**REQUIREMENT:** Throughout the material, count the lines with the word "oder" in them, and answer with only the figure.
※
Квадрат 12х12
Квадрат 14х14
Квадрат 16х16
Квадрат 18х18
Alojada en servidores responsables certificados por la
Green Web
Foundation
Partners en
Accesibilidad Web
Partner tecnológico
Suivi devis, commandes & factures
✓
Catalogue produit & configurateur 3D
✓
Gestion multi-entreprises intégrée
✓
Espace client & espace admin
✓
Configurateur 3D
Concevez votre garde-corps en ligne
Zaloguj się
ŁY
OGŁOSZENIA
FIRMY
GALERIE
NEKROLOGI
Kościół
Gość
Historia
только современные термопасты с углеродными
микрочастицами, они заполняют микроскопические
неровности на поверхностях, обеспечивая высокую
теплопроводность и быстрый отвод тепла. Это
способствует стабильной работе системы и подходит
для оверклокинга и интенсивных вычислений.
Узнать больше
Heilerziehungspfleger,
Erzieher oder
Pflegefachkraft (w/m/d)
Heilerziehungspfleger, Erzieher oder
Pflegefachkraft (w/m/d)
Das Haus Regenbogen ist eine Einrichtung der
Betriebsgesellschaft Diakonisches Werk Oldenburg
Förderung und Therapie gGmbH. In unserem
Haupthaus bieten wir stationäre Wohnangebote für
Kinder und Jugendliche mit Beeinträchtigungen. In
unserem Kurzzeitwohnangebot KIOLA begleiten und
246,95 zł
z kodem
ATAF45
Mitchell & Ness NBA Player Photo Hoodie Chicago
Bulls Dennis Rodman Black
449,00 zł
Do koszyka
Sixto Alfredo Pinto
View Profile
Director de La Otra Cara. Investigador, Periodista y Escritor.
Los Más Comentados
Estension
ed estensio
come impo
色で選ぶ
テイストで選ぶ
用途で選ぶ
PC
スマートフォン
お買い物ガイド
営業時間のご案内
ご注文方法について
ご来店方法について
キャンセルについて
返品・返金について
※
**WRITTEN RESPONSE:** 2